→ DATA FOR ANALYSIS:
============================================================

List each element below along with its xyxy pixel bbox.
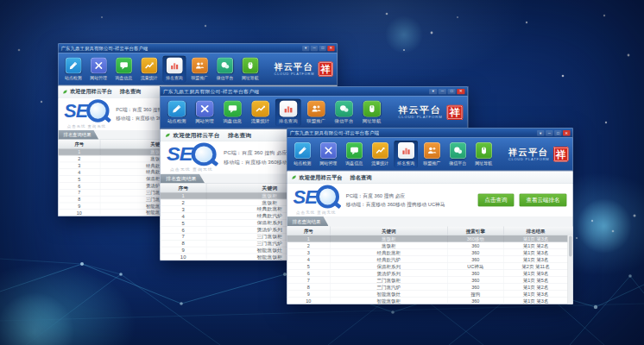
minimize-button[interactable]: ─ bbox=[439, 89, 446, 94]
table-row[interactable]: 2蒸饭柜360第1页 第2名 bbox=[287, 242, 573, 249]
toolbar-item-site-manage[interactable]: 网站管理 bbox=[317, 141, 341, 168]
maximize-button[interactable]: □ bbox=[319, 46, 326, 51]
seo-logo-letters: SE bbox=[64, 102, 87, 121]
maximize-button[interactable]: □ bbox=[554, 130, 562, 136]
toolbar-item-site-check[interactable]: 站点检测 bbox=[291, 141, 315, 168]
brand-name: 祥云平台 bbox=[398, 105, 442, 114]
toolbar-item-inquiry-message[interactable]: 询盘信息 bbox=[219, 99, 245, 126]
magnifier-icon bbox=[86, 99, 109, 122]
window-titlebar[interactable]: 广东九鼎王厨具有限公司-祥云平台客户端 ▾ ─ □ ✕ bbox=[58, 43, 337, 53]
tab-ranking-results[interactable]: 排名查询结果 bbox=[287, 216, 329, 226]
window-titlebar[interactable]: 广东九鼎王厨具有限公司-祥云平台客户端 ▾ ─ □ ✕ bbox=[287, 129, 573, 138]
skin-button[interactable]: ▾ bbox=[302, 46, 309, 51]
site-nav-icon bbox=[476, 142, 492, 159]
cell-no: 7 bbox=[58, 190, 100, 196]
cell-result: 第1页 第3名 bbox=[504, 235, 568, 242]
main-toolbar: 站点检测网站管理询盘信息流量统计排名查询联盟推广微信平台网址导航 祥云平台 CL… bbox=[287, 138, 573, 172]
cell-no: 5 bbox=[287, 263, 331, 270]
toolbar-item-label: 网址导航 bbox=[475, 160, 492, 166]
maximize-button[interactable]: □ bbox=[448, 89, 456, 94]
skin-button[interactable]: ▾ bbox=[537, 130, 545, 136]
table-row[interactable]: 8三门蒸汽炉360第1页 第2名 bbox=[287, 284, 573, 291]
toolbar-item-site-nav[interactable]: 网址导航 bbox=[359, 99, 385, 126]
toolbar-item-traffic-stats[interactable]: 流量统计 bbox=[369, 141, 393, 168]
toolbar-item-alliance-promo[interactable]: 联盟推广 bbox=[420, 141, 445, 168]
table-row[interactable]: 7三门蒸饭柜360第1页 第5名 bbox=[287, 277, 573, 284]
toolbar-item-site-check[interactable]: 站点检测 bbox=[61, 55, 85, 82]
toolbar-item-label: 流量统计 bbox=[251, 118, 270, 124]
cell-no: 1 bbox=[58, 149, 100, 155]
close-button[interactable]: ✕ bbox=[327, 46, 334, 51]
toolbar-item-site-check[interactable]: 站点检测 bbox=[164, 99, 190, 126]
toolbar-item-alliance-promo[interactable]: 联盟推广 bbox=[188, 55, 212, 82]
header-keyword: 关键词 bbox=[331, 227, 448, 235]
close-button[interactable]: ✕ bbox=[563, 130, 571, 136]
tab-ranking-results[interactable]: 排名查询结果 bbox=[58, 130, 98, 140]
window-controls: ▾ ─ □ ✕ bbox=[537, 130, 571, 136]
cell-keyword: 三门蒸饭柜 bbox=[331, 277, 448, 284]
site-manage-icon bbox=[91, 57, 107, 73]
table-row[interactable]: 10智能蒸饭柜360第1页 第3名 bbox=[287, 298, 573, 304]
traffic-stats-icon bbox=[251, 101, 268, 117]
mobile-engines-line: 移动端：百度移动 360移动 搜狗移动 UC神马 bbox=[346, 200, 445, 209]
table-scrollbar[interactable] bbox=[568, 235, 573, 304]
table-row[interactable]: 9智能蒸饭灶搜狗第1页 第3名 bbox=[287, 291, 573, 298]
cell-no: 9 bbox=[58, 203, 100, 209]
skin-button[interactable]: ▾ bbox=[429, 89, 437, 94]
seo-logo-letters: SE bbox=[167, 145, 192, 164]
toolbar-item-site-nav[interactable]: 网址导航 bbox=[472, 141, 496, 168]
cell-no: 1 bbox=[161, 192, 207, 198]
toolbar-item-wechat-platform[interactable]: 微信平台 bbox=[213, 55, 237, 82]
table-row[interactable]: 5保温柜系列UC神马第2页 第11名 bbox=[287, 263, 573, 270]
breadcrumb-page: 排名查询 bbox=[120, 88, 141, 95]
header-no: 序号 bbox=[161, 184, 207, 192]
site-nav-icon bbox=[363, 101, 380, 117]
cell-no: 10 bbox=[58, 210, 100, 216]
brand-subtitle: CLOUD PLATFORM bbox=[398, 116, 442, 119]
site-check-icon bbox=[294, 142, 311, 159]
window-title: 广东九鼎王厨具有限公司-祥云平台客户端 bbox=[163, 88, 260, 94]
table-row[interactable]: 4经典款汽炉360第1页 第3名 bbox=[287, 256, 573, 263]
toolbar-item-ranking-query[interactable]: 排名查询 bbox=[275, 99, 301, 126]
cell-no: 3 bbox=[58, 162, 100, 168]
window-titlebar[interactable]: 广东九鼎王厨具有限公司-祥云平台客户端 ▾ ─ □ ✕ bbox=[161, 86, 468, 96]
cell-keyword: 保温柜系列 bbox=[331, 263, 448, 270]
cell-engine: 360 bbox=[448, 277, 504, 284]
toolbar-item-ranking-query[interactable]: 排名查询 bbox=[163, 55, 186, 82]
view-cloud-ranking-button[interactable]: 查看云端排名 bbox=[520, 194, 567, 207]
ranking-query-icon bbox=[280, 101, 297, 117]
scrollbar-thumb[interactable] bbox=[569, 236, 572, 257]
table-row[interactable]: 1蒸饭柜360移动第1页 第3名 bbox=[287, 235, 573, 242]
toolbar-item-wechat-platform[interactable]: 微信平台 bbox=[446, 141, 470, 168]
toolbar-item-alliance-promo[interactable]: 联盟推广 bbox=[303, 99, 329, 126]
toolbar-item-wechat-platform[interactable]: 微信平台 bbox=[331, 99, 357, 126]
cell-engine: 360 bbox=[448, 270, 504, 277]
toolbar-item-site-manage[interactable]: 网站管理 bbox=[87, 55, 110, 82]
cell-no: 2 bbox=[58, 155, 100, 161]
toolbar-item-ranking-query[interactable]: 排名查询 bbox=[395, 141, 419, 168]
toolbar-item-site-nav[interactable]: 网址导航 bbox=[238, 55, 262, 82]
table-row[interactable]: 3经典款蒸柜360第1页 第3名 bbox=[287, 249, 573, 256]
cell-engine: 360 bbox=[448, 242, 504, 249]
cell-no: 5 bbox=[161, 220, 207, 226]
click-query-button[interactable]: 点击查询 bbox=[478, 194, 515, 207]
header-result: 排名结果 bbox=[504, 227, 568, 235]
toolbar-item-label: 联盟推广 bbox=[423, 160, 440, 166]
seo-tagline: 点击无忧 查询无忧 bbox=[67, 123, 106, 129]
toolbar-item-label: 站点检测 bbox=[167, 118, 186, 124]
tab-ranking-results[interactable]: 排名查询结果 bbox=[161, 174, 205, 184]
toolbar-item-inquiry-message[interactable]: 询盘信息 bbox=[343, 141, 367, 168]
breadcrumb-welcome: 欢迎使用祥云平台 bbox=[174, 132, 220, 139]
toolbar-item-site-manage[interactable]: 网站管理 bbox=[192, 99, 218, 126]
leaf-icon bbox=[292, 175, 297, 180]
toolbar-item-inquiry-message[interactable]: 询盘信息 bbox=[112, 55, 136, 82]
toolbar-item-traffic-stats[interactable]: 流量统计 bbox=[248, 99, 274, 126]
minimize-button[interactable]: ─ bbox=[311, 46, 318, 51]
cell-no: 8 bbox=[161, 240, 207, 246]
table-row[interactable]: 6煲汤炉系列360第1页 第9名 bbox=[287, 270, 573, 277]
minimize-button[interactable]: ─ bbox=[546, 130, 553, 136]
toolbar-item-label: 询盘信息 bbox=[223, 118, 242, 124]
close-button[interactable]: ✕ bbox=[457, 89, 464, 94]
window-title: 广东九鼎王厨具有限公司-祥云平台客户端 bbox=[290, 129, 380, 136]
toolbar-item-traffic-stats[interactable]: 流量统计 bbox=[137, 55, 161, 82]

============================================================

→ BRIEF: Each line of the data in which the string "minimize" appears needs to be copied.

→ PROBLEM SOLUTION:
minimize-button[interactable]: ─ bbox=[439, 89, 446, 94]
minimize-button[interactable]: ─ bbox=[311, 46, 318, 51]
minimize-button[interactable]: ─ bbox=[546, 130, 553, 136]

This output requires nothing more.